──────── Material supplied
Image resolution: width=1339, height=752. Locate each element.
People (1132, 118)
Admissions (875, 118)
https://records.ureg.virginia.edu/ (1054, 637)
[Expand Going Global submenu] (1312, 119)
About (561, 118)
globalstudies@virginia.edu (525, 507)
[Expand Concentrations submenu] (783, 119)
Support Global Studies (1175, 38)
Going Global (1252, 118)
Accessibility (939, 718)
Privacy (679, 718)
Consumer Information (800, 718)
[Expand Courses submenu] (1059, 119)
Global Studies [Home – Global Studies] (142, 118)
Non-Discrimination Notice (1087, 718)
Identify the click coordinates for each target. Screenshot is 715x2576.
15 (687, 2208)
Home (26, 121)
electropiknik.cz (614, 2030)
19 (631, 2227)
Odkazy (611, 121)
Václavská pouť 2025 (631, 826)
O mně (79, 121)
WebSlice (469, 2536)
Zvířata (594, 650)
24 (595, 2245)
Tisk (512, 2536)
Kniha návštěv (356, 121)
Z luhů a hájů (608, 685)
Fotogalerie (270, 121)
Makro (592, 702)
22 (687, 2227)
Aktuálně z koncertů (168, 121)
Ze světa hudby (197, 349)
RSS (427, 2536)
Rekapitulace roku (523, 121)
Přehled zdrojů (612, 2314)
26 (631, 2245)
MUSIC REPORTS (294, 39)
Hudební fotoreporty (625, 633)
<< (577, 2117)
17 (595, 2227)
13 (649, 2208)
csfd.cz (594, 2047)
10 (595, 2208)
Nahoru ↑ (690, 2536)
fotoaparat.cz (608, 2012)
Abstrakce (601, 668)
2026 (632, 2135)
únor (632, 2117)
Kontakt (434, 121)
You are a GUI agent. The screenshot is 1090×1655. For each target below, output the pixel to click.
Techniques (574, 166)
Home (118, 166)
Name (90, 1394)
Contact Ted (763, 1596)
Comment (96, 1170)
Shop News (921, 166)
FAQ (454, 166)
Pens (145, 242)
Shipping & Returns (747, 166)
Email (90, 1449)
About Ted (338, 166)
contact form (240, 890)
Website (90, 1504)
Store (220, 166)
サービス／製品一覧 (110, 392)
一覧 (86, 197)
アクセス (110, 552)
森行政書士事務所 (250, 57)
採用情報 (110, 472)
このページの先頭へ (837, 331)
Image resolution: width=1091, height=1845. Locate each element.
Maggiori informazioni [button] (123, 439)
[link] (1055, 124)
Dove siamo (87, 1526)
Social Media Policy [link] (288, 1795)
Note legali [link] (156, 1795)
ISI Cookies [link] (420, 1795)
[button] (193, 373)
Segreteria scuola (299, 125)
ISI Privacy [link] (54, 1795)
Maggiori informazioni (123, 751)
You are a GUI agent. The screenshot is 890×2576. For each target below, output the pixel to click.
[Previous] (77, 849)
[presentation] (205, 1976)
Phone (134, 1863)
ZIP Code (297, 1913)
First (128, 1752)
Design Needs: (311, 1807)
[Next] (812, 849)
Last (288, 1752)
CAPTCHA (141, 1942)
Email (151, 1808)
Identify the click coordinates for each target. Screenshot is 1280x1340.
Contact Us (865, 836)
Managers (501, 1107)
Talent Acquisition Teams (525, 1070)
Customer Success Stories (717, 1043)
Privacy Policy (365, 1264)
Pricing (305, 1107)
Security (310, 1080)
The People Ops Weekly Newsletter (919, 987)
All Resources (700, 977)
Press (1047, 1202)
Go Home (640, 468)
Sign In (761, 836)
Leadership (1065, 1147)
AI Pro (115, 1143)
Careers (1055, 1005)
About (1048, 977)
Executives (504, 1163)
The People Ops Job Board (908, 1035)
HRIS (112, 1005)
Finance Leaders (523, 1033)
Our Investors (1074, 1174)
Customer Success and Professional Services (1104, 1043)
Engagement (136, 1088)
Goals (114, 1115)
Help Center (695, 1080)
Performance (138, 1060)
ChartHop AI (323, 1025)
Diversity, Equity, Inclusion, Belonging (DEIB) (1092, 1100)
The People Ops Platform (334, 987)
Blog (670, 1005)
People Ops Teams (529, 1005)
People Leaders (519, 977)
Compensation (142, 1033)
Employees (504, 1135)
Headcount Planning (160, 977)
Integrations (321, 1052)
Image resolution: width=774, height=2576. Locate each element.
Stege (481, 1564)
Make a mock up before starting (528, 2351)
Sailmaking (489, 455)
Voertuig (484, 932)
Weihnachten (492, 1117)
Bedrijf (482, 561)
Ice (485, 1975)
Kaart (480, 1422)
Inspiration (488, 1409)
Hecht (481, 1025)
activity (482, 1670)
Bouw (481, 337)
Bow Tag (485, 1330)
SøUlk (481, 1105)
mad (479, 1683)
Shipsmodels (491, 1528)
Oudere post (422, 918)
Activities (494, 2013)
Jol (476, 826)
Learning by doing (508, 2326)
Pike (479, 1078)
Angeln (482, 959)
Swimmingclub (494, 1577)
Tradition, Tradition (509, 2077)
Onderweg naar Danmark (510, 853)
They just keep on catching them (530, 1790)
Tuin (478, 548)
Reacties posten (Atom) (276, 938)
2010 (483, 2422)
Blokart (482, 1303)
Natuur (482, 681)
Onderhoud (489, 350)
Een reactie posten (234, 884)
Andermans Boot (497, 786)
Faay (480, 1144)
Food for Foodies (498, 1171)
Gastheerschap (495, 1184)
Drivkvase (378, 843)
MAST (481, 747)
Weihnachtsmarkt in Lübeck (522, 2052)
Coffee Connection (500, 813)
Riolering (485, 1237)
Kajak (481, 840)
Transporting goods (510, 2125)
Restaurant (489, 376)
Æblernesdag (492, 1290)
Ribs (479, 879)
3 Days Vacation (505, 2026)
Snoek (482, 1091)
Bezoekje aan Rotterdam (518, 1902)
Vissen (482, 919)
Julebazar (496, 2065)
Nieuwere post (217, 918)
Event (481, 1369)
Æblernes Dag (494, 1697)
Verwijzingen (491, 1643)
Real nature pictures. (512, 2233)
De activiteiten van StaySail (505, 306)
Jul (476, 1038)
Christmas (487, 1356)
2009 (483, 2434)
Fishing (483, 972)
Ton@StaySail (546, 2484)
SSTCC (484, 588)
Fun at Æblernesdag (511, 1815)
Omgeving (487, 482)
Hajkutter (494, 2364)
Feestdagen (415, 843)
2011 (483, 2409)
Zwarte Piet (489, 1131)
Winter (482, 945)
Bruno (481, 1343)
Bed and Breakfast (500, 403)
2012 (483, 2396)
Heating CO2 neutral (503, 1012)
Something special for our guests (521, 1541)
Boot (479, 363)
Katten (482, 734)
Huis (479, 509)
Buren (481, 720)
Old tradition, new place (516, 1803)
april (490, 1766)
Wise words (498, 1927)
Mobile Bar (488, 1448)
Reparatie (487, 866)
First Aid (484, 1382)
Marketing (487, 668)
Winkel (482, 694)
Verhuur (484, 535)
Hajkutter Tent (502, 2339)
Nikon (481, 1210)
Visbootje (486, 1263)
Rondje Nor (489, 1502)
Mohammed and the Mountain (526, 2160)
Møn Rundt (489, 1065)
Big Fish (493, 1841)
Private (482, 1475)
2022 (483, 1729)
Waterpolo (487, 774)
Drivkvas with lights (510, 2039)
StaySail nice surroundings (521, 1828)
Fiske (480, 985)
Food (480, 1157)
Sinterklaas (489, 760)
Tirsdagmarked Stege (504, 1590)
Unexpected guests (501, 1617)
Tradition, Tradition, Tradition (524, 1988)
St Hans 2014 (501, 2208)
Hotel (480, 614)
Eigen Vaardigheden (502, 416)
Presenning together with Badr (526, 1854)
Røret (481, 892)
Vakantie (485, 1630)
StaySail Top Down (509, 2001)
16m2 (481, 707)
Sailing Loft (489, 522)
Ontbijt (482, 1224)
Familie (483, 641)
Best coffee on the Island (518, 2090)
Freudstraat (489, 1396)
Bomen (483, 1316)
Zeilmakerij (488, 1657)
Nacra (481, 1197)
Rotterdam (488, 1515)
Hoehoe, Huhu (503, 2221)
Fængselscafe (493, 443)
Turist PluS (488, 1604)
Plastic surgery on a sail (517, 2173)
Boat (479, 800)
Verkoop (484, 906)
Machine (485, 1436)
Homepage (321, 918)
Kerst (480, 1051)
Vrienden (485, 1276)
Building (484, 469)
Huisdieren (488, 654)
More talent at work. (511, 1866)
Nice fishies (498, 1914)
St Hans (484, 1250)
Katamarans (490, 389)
────────────────
* Action item:
Copy all lines from the entries that contain the word "below".

* Task output:
You are a GUI agent. The screenshot is 1090×1655. For each target below, output the pixel to click.
You are a GUI agent. The screenshot is 890×2576. For each target below, output the pixel to click.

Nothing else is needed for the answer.